Simply beautiful, Jill. I wish I could find you answers or help give you closure - am sure we all feel that way, dear friend. I can tell you this: while the hole can never be filled and the pain never totally goes away, something evolves...warm memories, smiles, laughter...stories you've never heard before (I'm still hearing them about my brothers and that was 2006).
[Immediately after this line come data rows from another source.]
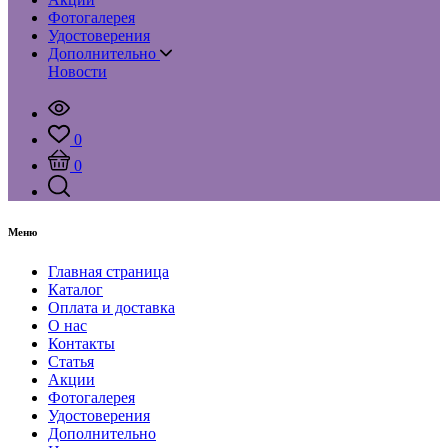
Фотогалерея
Удостоверения
Дополнительно
Новости
0
0
Меню
Главная страница
Каталог
Оплата и доставка
О нас
Контакты
Статья
Акции
Фотогалерея
Удостоверения
Дополнительно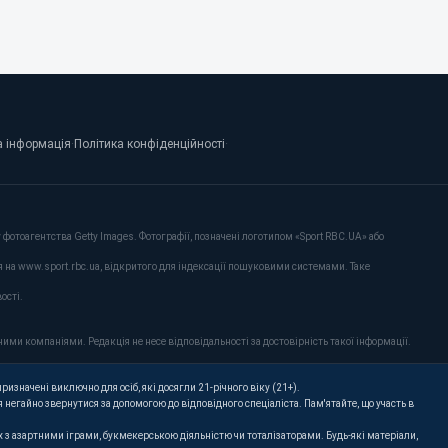
 інформація
·
Політика конфіденційності
·
фотоагентства Getty Images. Фотографії, позначені логотипом «Sport RBC.UA» або
я на www.sport.rbc.ua, відкритого для індексації пошуковими системами. Таке
ості.
ими компаніями. Редакція не несе відповідальності за достовірність такої інформації.
ризначені виключно для осіб, які досягли 21-річного віку (21+).
 негайно звернутися за допомогою до відповідного спеціаліста. Пам'ятайте, що участь в
их з азартними іграми, букмекерською діяльністю чи тоталізаторами. Будь-які матеріали,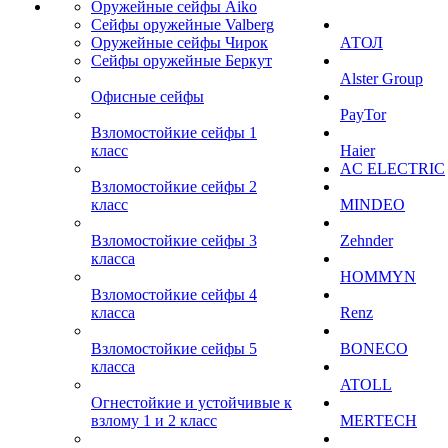
Оружейные сейфы Aiko
Сейфы оружейные Valberg
Оружейные сейфы Чирок
АТОЛ
Сейфы оружейные Беркут
Alster Group
Офисные сейфы
PayTor
Взломостойкие сейфы 1
класс
Haier
AC ELECTRIC
Взломостойкие сейфы 2
класс
MINDEO
Взломостойкие сейфы 3
Zehnder
класса
HOMMYN
Взломостойкие сейфы 4
класса
Renz
Взломостойкие сейфы 5
BONECO
класса
ATOLL
Огнестойкие и устойчивые к
взлому 1 и 2 класс
MERTECH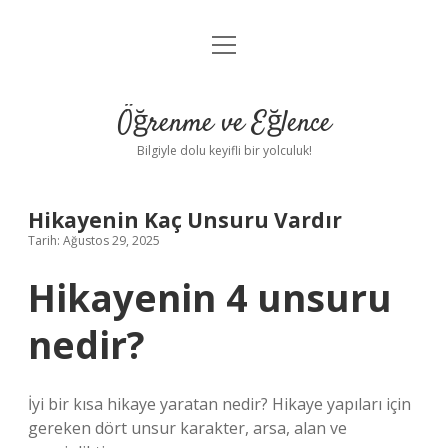
menüyü
Anasayfa
aç
Gizlilik Politikası
Öğrenme ve Eğlence
Yasal Uyarı
Bilgiyle dolu keyifli bir yolculuk!
Hakkımızda
Hikayenin Kaç Unsuru Vardır
Tarih: Ağustos 29, 2025
Hikayenin 4 unsuru
nedir?
İyi bir kısa hikaye yaratan nedir? Hikaye yapıları için
gereken dört unsur karakter, arsa, alan ve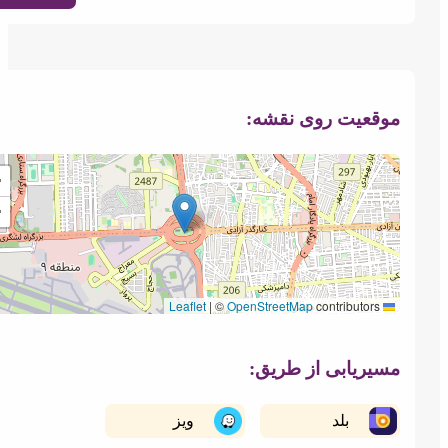
موقعیت روی نقشه:
+
−
|
©
OpenStreetMap
contributors
Leaflet
مسیریابی از طریق:
بلد
ویز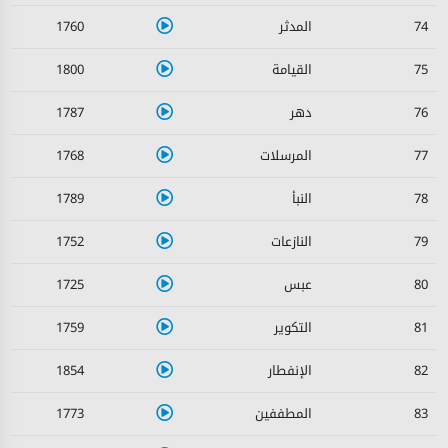
1760
74
1800
75
1787
76
1768
77
1789
78
1752
79
1725
80
1759
81
1854
82
1773
83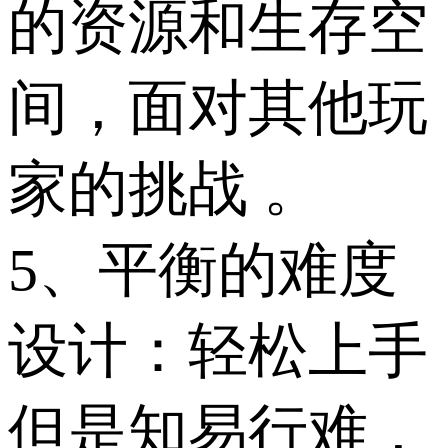
的资源和生存空
间，面对其他玩
家的挑战 。
5、平衡的难度
设计：轻松上手
但是知易行难，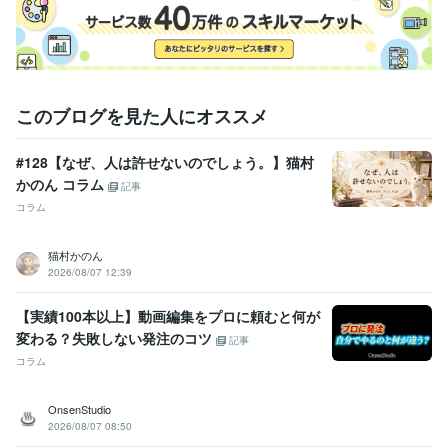
このブログを見た人にオススメ
#128【なぜ、人は許せないのでしょう。】猫村
かのん コラム
記事
コラム
猫村かのん
2026/08/07 12:39
【実績100本以上】動画編集をプロに頼むと何が
変わる？失敗しない発注のコツ
記事
コラム
OnsenStudio
2026/08/07 08:50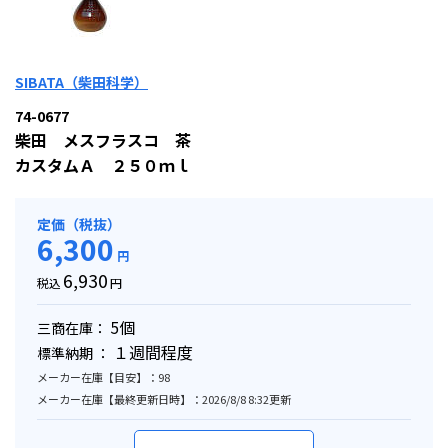
SIBATA（柴田科学）
74-0677
柴田 メスフラスコ 茶
カスタムＡ ２５０ｍｌ
定価（税抜）
6,300
円
6,930
税込
円
5個
三商在庫：
１週間程度
標準納期 ：
メーカー在庫【目安】：98
メーカー在庫【最終更新日時】：2026/8/8 8:32更新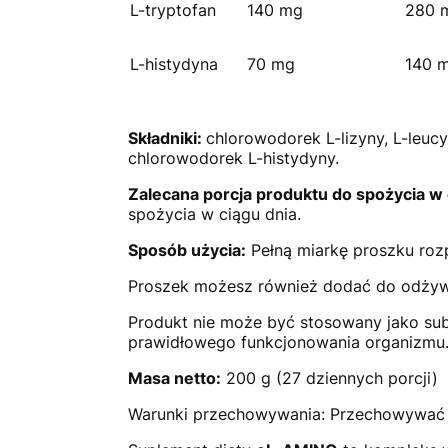
L-tryptofan
140 mg
280 
L-histydyna
70 mg
140 
Składniki:
chlorowodorek L-lizyny, L-leucyn
chlorowodorek L-histydyny.
Zalecana porcja produktu do spożycia w 
spożycia w ciągu dnia.
Sposób użycia:
Pełną miarkę proszku ro
Proszek możesz również dodać do odżywki
Produkt nie może być stosowany jako sub
prawidłowego funkcjonowania organizmu
Masa netto:
200 g (27 dziennych porcji)
Warunki przechowywania: Przechowywać w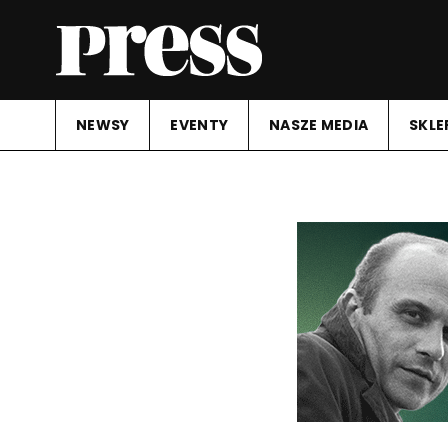
NEWSY
EVENTY
NASZE MEDIA
SKLE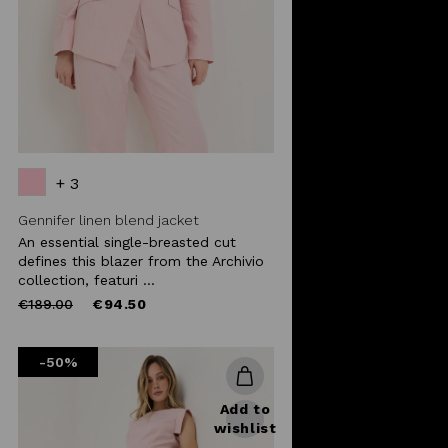
+ 3
Gennifer linen blend jacket
An essential single-breasted cut
defines this blazer from the Archivio
collection, featuri ...
Price
to
€189.00
€94.50
reduced
from
-50%
Add to
wishlist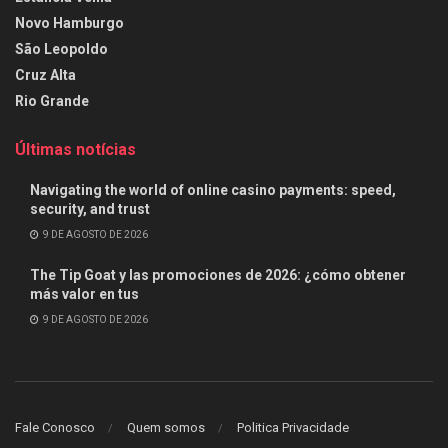
Novo Hamburgo
São Leopoldo
Cruz Alta
Rio Grande
Últimas notícias
Navigating the world of online casino payments: speed,
security, and trust
9 DE AGOSTO DE 2026
The Tip Goat y las promociones de 2026: ¿cómo obtener
más valor en tus
9 DE AGOSTO DE 2026
Fale Conosco
Quem somos
Politica Privacidade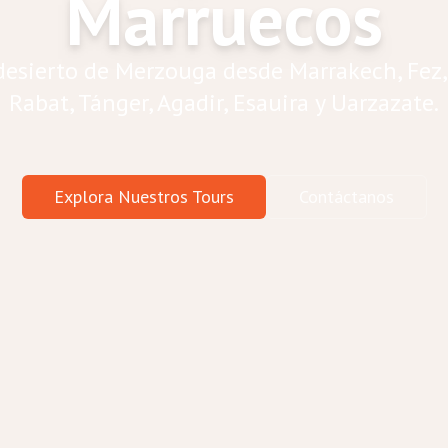
Marruecos
 desierto de Merzouga desde Marrakech, Fez,
Rabat, Tánger, Agadir, Esauira y Uarzazate.
Explora Nuestros Tours
Contáctanos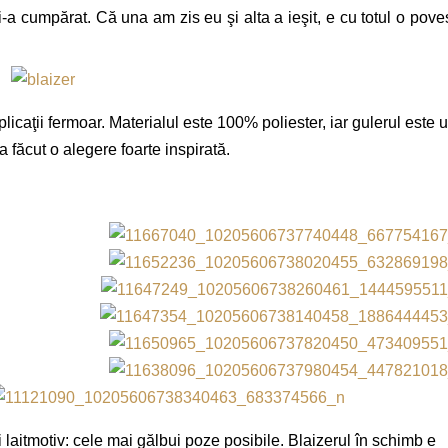
i-a cumpărat. Că una am zis eu şi alta a ieşit, e cu totul o pove
plicaţii fermoar. Materialul este 100% poliester, iar gulerul este 
 făcut o alegere foarte inspirată.
 laitmotiv: cele mai gălbui poze posibile. Blaizerul în schimb e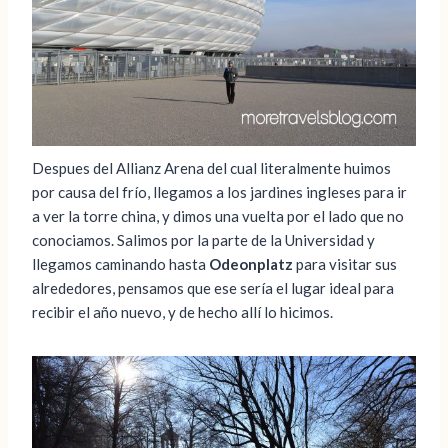
Despues del Allianz Arena del cual literalmente huimos
por causa del frío, llegamos a los jardines ingleses para ir
a ver la torre china, y dimos una vuelta por el lado que no
conociamos. Salimos por la parte de la Universidad y
llegamos caminando hasta
Odeonplatz
para visitar sus
alrededores, pensamos que ese sería el lugar ideal para
recibir el año nuevo, y de hecho allí lo hicimos.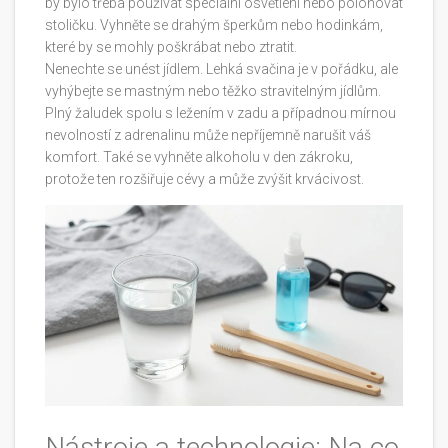
by bylo třeba používat speciální osvětlení nebo polohovat
stoličku. Vyhněte se drahým šperkům nebo hodinkám,
které by se mohly poškrábat nebo ztratit.
Nenechte se unést jídlem. Lehká svačina je v pořádku, ale
vyhýbejte se mastným nebo těžko stravitelným jídlům.
Plný žaludek spolu s ležením v zadu a případnou mírnou
nevolností z adrenalinu může nepříjemně narušit váš
komfort. Také se vyhněte alkoholu v den zákroku,
protože ten rozšiřuje cévy a může zvýšit krvácivost.
Nástroje a technologie: Na co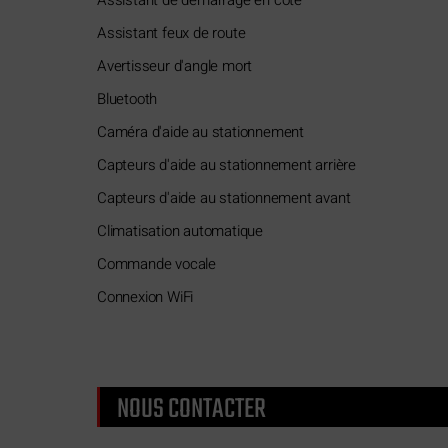
Assistant feux de route
Avertisseur d'angle mort
Bluetooth
Caméra d'aide au stationnement
Capteurs d'aide au stationnement arrière
Capteurs d'aide au stationnement avant
Climatisation automatique
Commande vocale
Connexion WiFi
NOUS CONTACTER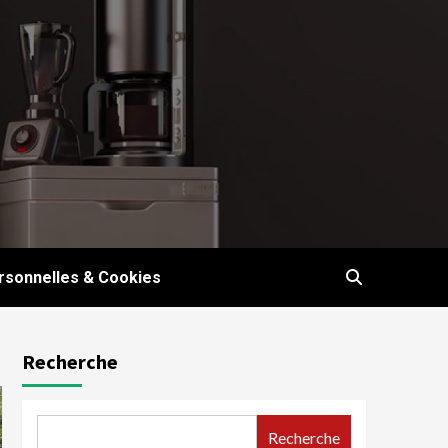
sonnelles & Cookies
Recherche
Recherche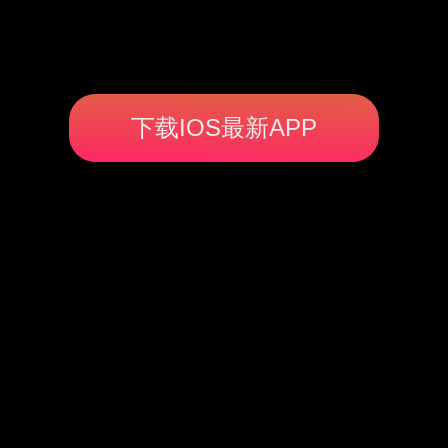
下载IOS最新APP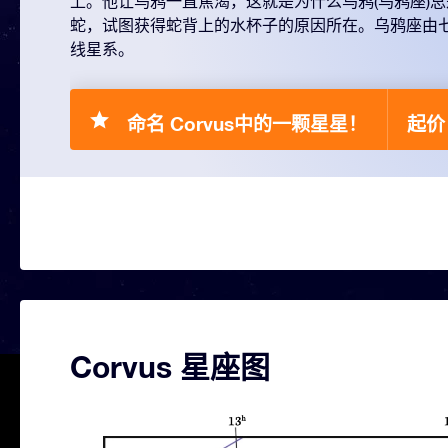
上。他让乌鸦一直焦渴，这就是为什么乌鸦(乌鸦座)
蛇，试图获得蛇背上的水杯子的原因所在。乌鸦座由
线星系。
命名 Corvus中的一颗星星！
起价 
Corvus 星座图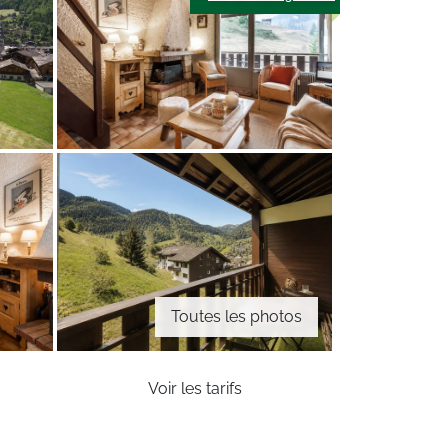
Toutes les photos
Voir les tarifs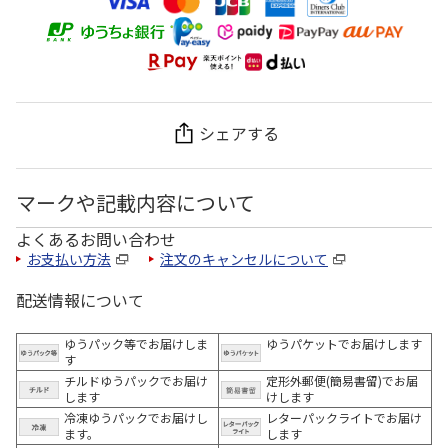
シェアする
マークや記載内容について
よくあるお問い合わせ
お支払い方法
注文のキャンセルについて
配送情報について
ゆうパック等でお届けしま
ゆうパケットでお届けします
す
チルドゆうパックでお届け
定形外郵便(簡易書留)でお届
します
けします
冷凍ゆうパックでお届けし
レターパックライトでお届け
ます。
します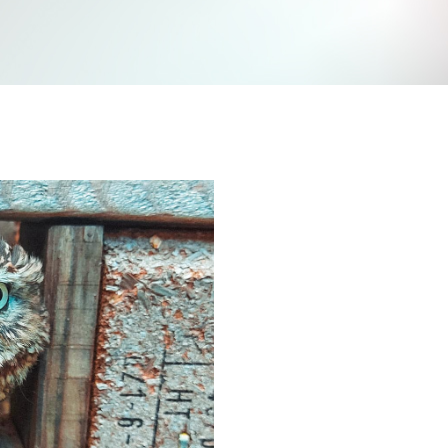
Jetzt mitmachen und gewinnen
n Sie mit bei unserem Gewinnspiel! Bis 31. Dezembe
verlosen wir 10 Gutscheine des Treffpunkt Gold der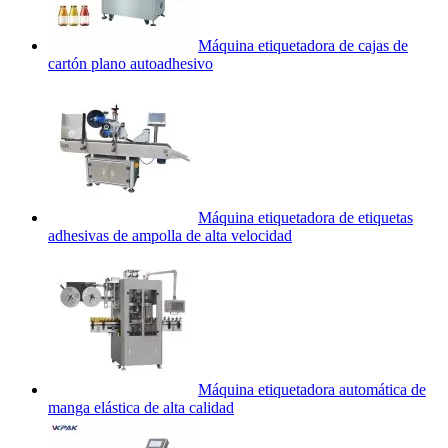
Máquina etiquetadora de cajas de
cartón plano autoadhesivo
Máquina etiquetadora de etiquetas
adhesivas de ampolla de alta velocidad
Máquina etiquetadora automática de
manga elástica de alta calidad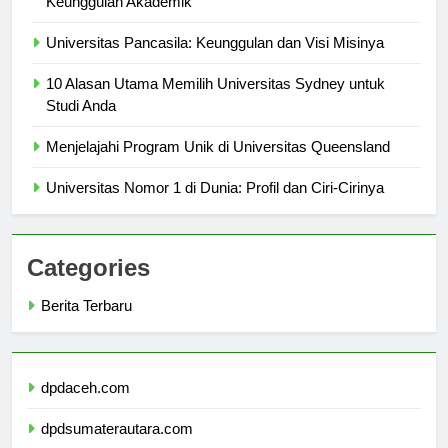
Keunggulan Akademik
Universitas Pancasila: Keunggulan dan Visi Misinya
10 Alasan Utama Memilih Universitas Sydney untuk
Studi Anda
Menjelajahi Program Unik di Universitas Queensland
Universitas Nomor 1 di Dunia: Profil dan Ciri-Cirinya
Categories
Berita Terbaru
dpdaceh.com
dpdsumaterautara.com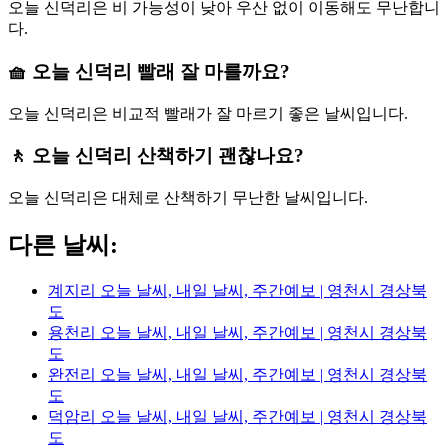
오늘 신덕리은 비 가능성이 낮아 우산 없이 이동해도 무난합니
다.
🧺 오늘 신덕리 빨래 잘 마를까요?
오늘 신덕리은 비교적 빨래가 잘 마르기 좋은 날씨입니다.
🚶 오늘 신덕리 산책하기 괜찮나요?
오늘 신덕리은 대체로 산책하기 무난한 날씨입니다.
다른 날씨:
계지리 오늘 날씨, 내일 날씨, 주간예보 | 영천시 경상북
도
용천리 오늘 날씨, 내일 날씨, 주간예보 | 영천시 경상북
도
완전리 오늘 날씨, 내일 날씨, 주간예보 | 영천시 경상북
도
덕암리 오늘 날씨, 내일 날씨, 주간예보 | 영천시 경상북
도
The service was so beautiful and touching - laced with some Latz family humor which warmed everyone. And what a magnificent final resting place you chose. She has a view, that is for sure! ❤️

Offer stands if you or your family need anything at all.

Love,
Lizzie

Nomads By Nature said...

oh, Jill, I am so sorry for your loss. Your mom's legacy lives on in you, your children, your siblings, your Dad, close friends and those she touched in smaller ways. But it isn't the same as being able to just call and hear her voice, is it. That's how I felt when my Dad died suddenly. Sending you big hugs as you hold and help each other through this new stage.

Daniela Swider said...

This is so heartbreaking! Sending you lots of strength and love!!!

Kate Coveny Hood said...

Sending all of you so much love Jill! I wish we still lived 20 minutes apart so I could hug you!

amy said...

Jill, So sorry for your loss. May her memory be a blessing forever in your heart.
I lost my mom to a heart attack when I was 18. She had it at a black tie dinner party, survived a pace maker surgery and then 36 hours after the first arrest, she was gone. I wish I had answers for you but the loss of your mom will always be there as an empty space. The loss will hit you at the most inconvenient times. It has been 33 years since my mom passed and 23 since my dad.
Many hugs from one motherless daughter to another. Hug your kids, love your husband and it does get easier. When, who knows.
Many hugs and blessings
Amy

Loukia said...

I'm so deeply sorry for your loss. Hugs and love and healing thoughts. xo

Emily Schwarz said...

Even in your grief you beautifully and make us think, we love u

Emily Schwarz said...

Even in your grief you beautifully and make us think, we love u

Stephanie Sever said...

Jill, I'm so very sorry. I too lost my mom and I know how difficult and heart wrenching it is. Wishing you much love and peace during this difficult time. Stephanie

Jennifer Gunnoe said...

I'm so very sorry for your loss.

Jill said...

This is heartbreaking. I kept thinking of myself in the situation and how that would be. I am sorry for you loss.

domanispero said...

Oh, Jill, I am so sorry for your loss. I'd like to think that she knew you were there and knew you all tried to provide comfort. My thoughts and prayers are with you and your family during this difficult time.

Just US said...

I am so sorry for your loss! You and your family are in our thoughts and prayers.